One of the most mentioned vertical markets for video analytics is retail. “Retail is the number one vertical for video surveillance equipment,” reports Krisciunas. “Eighty percent of retailers reported using video as part of their loss prevention. In 2010, retail is expected to be the largest market for video analytic devices.”

Other popular verticals for video analytics include government, large corporations, education, health care, transportation and mass transit facilities like airports and parking garages.

“I believe within a few years from now, any video surveillance camera will have some type of intelligence or analytic capability,” predicts Talmon. “Video analytics will penetrate numerous vertical markets, not only security as it is today. We see already the beginning of applications of it in retail, traffic and some other verticals.

“I think we will see many companies or groups also offering particular types of analytics,” Talmon forecasts. “I believe we will see a few companies offering not only pure algorithms, but also platforms that enable customers and sales developers to develop more and more algorithms in the future.”

Kanga agrees that better algorithms are in the future. “Ninety-nine percent of the companies you see out there are doing very simple things, and the future is going to be where the systems start doing much more sophisticated things,” he says.

One example he mentions is not just recognizing unattended baggage but also being able to recognize the luggage cart that it is on.
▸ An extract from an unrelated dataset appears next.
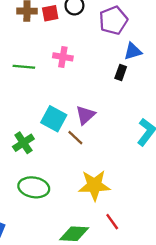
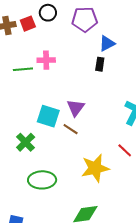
purple pentagon: (113, 20) -> (85, 19), turned 30
green line: (24, 67) -> (23, 69), moved
red line: (112, 222) -> (125, 150), moved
“It might take them two or three years to get there, and the market might walk past them, which is why they tend to use an existing algorithm,” Kanga says of video analytics companies. “We are still in our infancy in terms of what we could do if we look out a few years.”

Sidebar: I’ve Got Algorithms

Gadi Talmon, vice president of business development at Agent VI, Fort Myers, Fla., explains the capabilities of algorithms. “Algorithms today can detect 20 different types of events, including events that are actually combinations of several sub-events in different cameras,” he maintains.

Writing algorithms can be a trial-and-error experience based on such variable factors as human behavior. “It takes years of deployment in the field to understand all the movement patterns, and analytics is analyzing movement patterns,” asserts Carolyn Ramsey, director of program management for Honeywell Systems Group, Louisville, Ky.

Algorithms to provide security at open-air auto lots after hours have to distinguish between differing human behaviors.

“The behavior of someone who wants to key a car looks very different from someone who’s admiring a car for potential purchase,” Ramsey notes. “A potential buyer stays longer and looks at it from different angles, and touches different things. You touch the window with the sticker. If you’re keying a car, you don’t stand there and read that. So there are very interesting things you can tell that takes analytics deeper to behavioral analysis.”

Some maintain too much emphasis is placed on the algorithms used in video analytics. “It’s much more about the architecture than the algorithm,” maintains Larry Barfield, vice president of government programs for SightLogix, Princeton, N.J. His company manufactures edge-based intelligent video analytics sensors that use several DSPs.

“A multi-DSP architecture tightly integrated with the optics core is required to achieve a reliable video analytics solution that gives the performance needed for the automation of outdoor perimeter surveillance,” Barfield insists.

In addition to running just the analytics algorithm, his camera also processes raw video at full resolution and full frame rate, stabilizes the image, corrects for any lighting invariants and resolves the target’s GPS location.

Gianni Arcaini, chairman and CEO, Duos Technologies, Jacksonville, Fla., agrees. “The entire industry is not working to detect anomalies — the industry’s main goal is to avoid false positives,” Arcaini asserts. “That is where most work goes in. Believe it or not, our code is 1.6 million lines, of which 1.4 million lines are just to avoid false positives.”